To follow up on this and my previous post, think of a painting of a sunset.

At its heart, it is simply a collection of colored blobs (clouds) and lines (sunrays, horizon features). Because it represents something(s) familiar to us for which we have names, I doubt anyone would have a problem regarding it as art.

But take it out of the context of representing a sunset, and a set of colored blobs and lines considered as art is suddenly controversial. If you regard a sunset sky as simply a naturally occuring abstract expressionist painting, it’s not hard to see other such works as art.

Agree.

Art is something created by a deliberate act. Anything not deliberately done for a specific purpose while creating art detracts from its artistic value. There is no art without thought or consciousness, so art can come only from human beings.

At the same time, art is also a language. An artistic piece that communicates no thought or emotion from the artist to the observer is impossible.

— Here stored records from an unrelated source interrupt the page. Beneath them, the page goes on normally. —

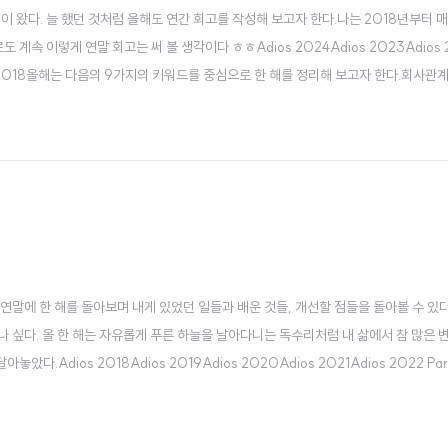
이 왔다. 늘 했던 것처럼 올해도 연간 회고를 작성해 보고자 한다.나는 2018년부터 매
계속 이렇게 연말 회고는 써 볼 생각이다 ㅎㅎAdios 2024Adios 2023Adios 20
019Adios 2018올해는 다음의 9가지의 키워드를 중심으로 한 해를 정리해 보고자 한다.회
사오버데어나는 작년에 오버데어라는 게임 플랫폼을 만드는 크래프톤의 독립 스튜디
 연말에 한 해를 돌아보며 내게 있었던 일들과 배운 것들, 개선할 점들을 돌아볼 수 있
나 싶다. 올 한 해는 자유롭게 푸른 하늘을 날아다니는 독수리처럼 내 삶에서 참 많은 
ios 2018Adios 2019Adios 2020Adios 2021Adios 2022 Part 1.
카테고리로 나누어서 이야기를 풀어볼까 한다. 개발 관련, 다른 주제 관련이 섞여 있을 수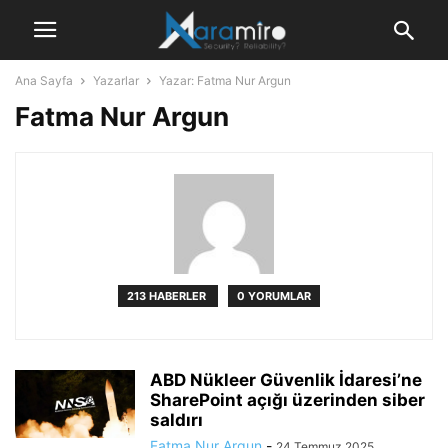
Ana Sayfa
Yazarlar
Yazar: Fatma Nur Argun
Fatma Nur Argun
213 HABERLER
0 YORUMLAR
ABD Nükleer Güvenlik İdaresi’ne
SharePoint açığı üzerinden siber
saldırı
Fatma Nur Argun
-
24 Temmuz 2025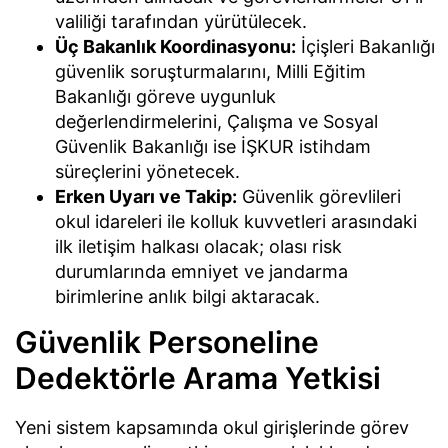
valiliği tarafından yürütülecek.
Üç Bakanlık Koordinasyonu:
İçişleri Bakanlığı
güvenlik soruşturmalarını, Milli Eğitim
Bakanlığı göreve uygunluk
değerlendirmelerini, Çalışma ve Sosyal
Güvenlik Bakanlığı ise İŞKUR istihdam
süreçlerini yönetecek.
Erken Uyarı ve Takip:
Güvenlik görevlileri
okul idareleri ile kolluk kuvvetleri arasındaki
ilk iletişim halkası olacak; olası risk
durumlarında emniyet ve jandarma
birimlerine anlık bilgi aktaracak.
Güvenlik Personeline
Dedektörle Arama Yetkisi
Yeni sistem kapsamında okul girişlerinde görev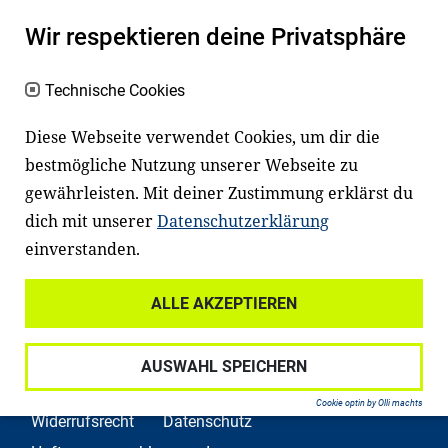
einem erfolgreichen Berufsleben. Viele
Wir respektieren deine Privatsphäre
Kinder und Jugendliche in Deutschland
haben aber große Schwierigkeiten dabei.
Technische Cookies
Unser Angebot richtet sich deshalb gezielt
Diese Webseite verwendet Cookies, um dir die
an Familien sowie an Erzieher*innen,
bestmögliche Nutzung unserer Webseite zu
Lehrer*innen und andere
gewährleisten. Mit deiner Zustimmung erklärst du
Fachexpert*innen. Dafür arbeiten wir eng
dich mit unserer
Datenschutzerklärung
mit Ministerien, wissenschaftlichen
einverstanden.
Einrichtungen, Verbänden, Unternehmen
ALLE AKZEPTIEREN
und anderen Stiftungen zusammen.
AUSWAHL SPEICHERN
Cookie optin by Olli machts
Widerrufsrecht
Datenschutz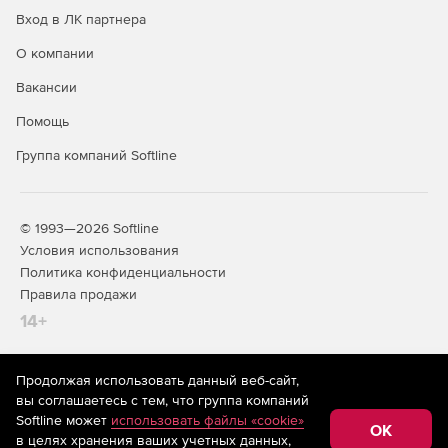
документов непосредственно в самой системе (с
Вход в ЛК партнера
возможностью печати или сохранения отчета во
внешнем файле).
О компании
Коррекция документов, хранящихся в банке, с
Вакансии
автоматической переиндексацией.
Помощь
Отображение содержимого графических документов
Группа компаний Softline
(bmp, jpg, gif, png и др.).
Коррекция атрибутов документов в пакетном режиме
(массовая коррекция).
© 1993—2026 Softline
Условия использования
Политика конфиденциальности
Правила продажи
14+
Продолжая использовать данный веб-сайт,
На информационном ресурсе store.softline.ru применяются
вы соглашаетесь с тем, что группа компаний
рекомендательные технологии
(информационные технологии
Softline может
использовать файлы «cookie»
предоставления информации на основе сбора,
OK
в целях хранения ваших учетных данных,
систематизации и анализа сведений, относящихся к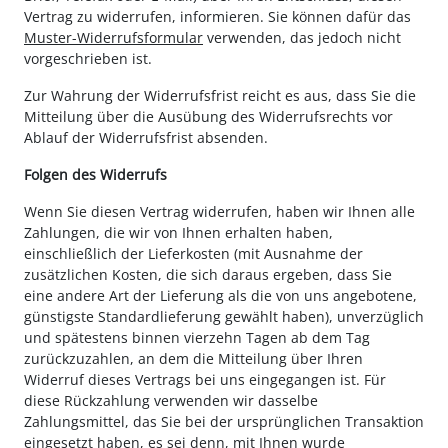
Vertrag zu widerrufen, informieren. Sie können dafür das
Muster-Widerrufsformular
verwenden, das jedoch nicht
vorgeschrieben ist.
Zur Wahrung der Widerrufsfrist reicht es aus, dass Sie die
Mitteilung über die Ausübung des Widerrufsrechts vor
Ablauf der Widerrufsfrist absenden.
Folgen des Widerrufs
Wenn Sie diesen Vertrag widerrufen, haben wir Ihnen alle
Zahlungen, die wir von Ihnen erhalten haben,
einschließlich der Lieferkosten (mit Ausnahme der
zusätzlichen Kosten, die sich daraus ergeben, dass Sie
eine andere Art der Lieferung als die von uns angebotene,
günstigste Standardlieferung gewählt haben), unverzüglich
und spätestens binnen vierzehn Tagen ab dem Tag
zurückzuzahlen, an dem die Mitteilung über Ihren
Widerruf dieses Vertrags bei uns eingegangen ist. Für
diese Rückzahlung verwenden wir dasselbe
Zahlungsmittel, das Sie bei der ursprünglichen Transaktion
eingesetzt haben, es sei denn, mit Ihnen wurde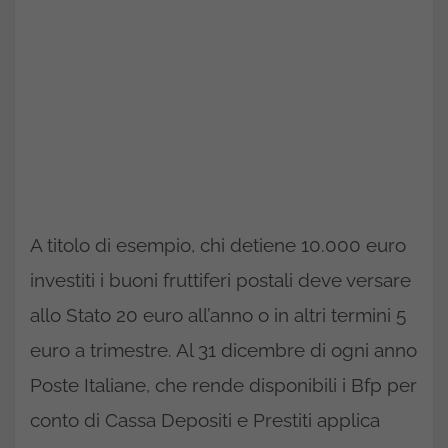
A titolo di esempio, chi detiene 10.000 euro
investiti i buoni fruttiferi postali deve versare
allo Stato 20 euro all’anno o in altri termini 5
euro a trimestre. Al 31 dicembre di ogni anno
Poste Italiane, che rende disponibili i Bfp per
conto di Cassa Depositi e Prestiti applica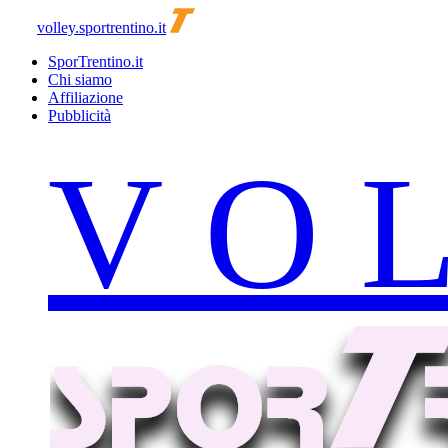
volley.sportrentino.it
SporTrentino.it
Chi siamo
Affiliazione
Pubblicità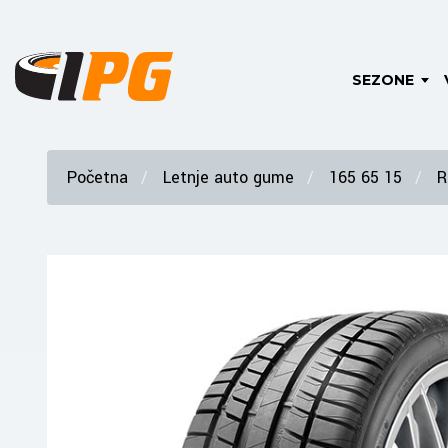
SEZONE
Početna
Letnje auto gume
165 65 15
R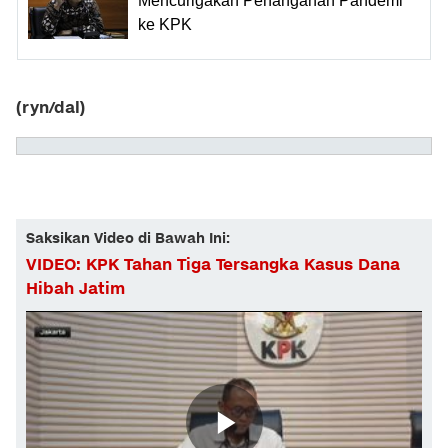
Mencurigakan Penanganan Pandemi
ke KPK
(ryn/dal)
Saksikan Video di Bawah Ini:
VIDEO: KPK Tahan Tiga Tersangka Kasus Dana
Hibah Jatim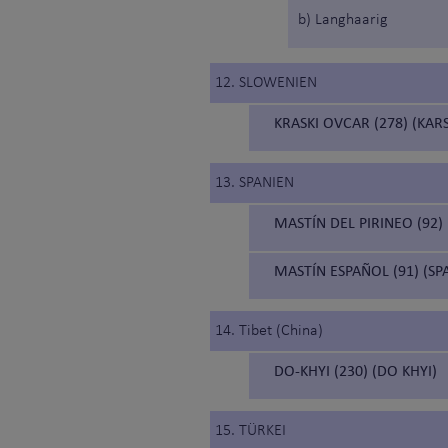
b) Langhaarig
12. SLOWENIEN
KRASKI OVCAR (278) (KA
13. SPANIEN
MASTÍN DEL PIRINEO (92)
MASTÍN ESPAÑOL (91) (SP
14. Tibet (China)
DO-KHYI (230) (DO KHYI)
15. TÜRKEI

Communication is nothing more than using symbols (like words or pictures or musical notes) to represent ideas or feelings. If an object represents nothing, it can’t possibly be communication or language, and can’t be used to convey meaning. If it conveys meaning and is useless for communication (because no part of it represents anything else), it is not art.

Much abstract art is done with deliberate communication in mind. I call this actual art. Other abstract art has no intentional communication from the artist, and therefore is art in name only, but not in fact.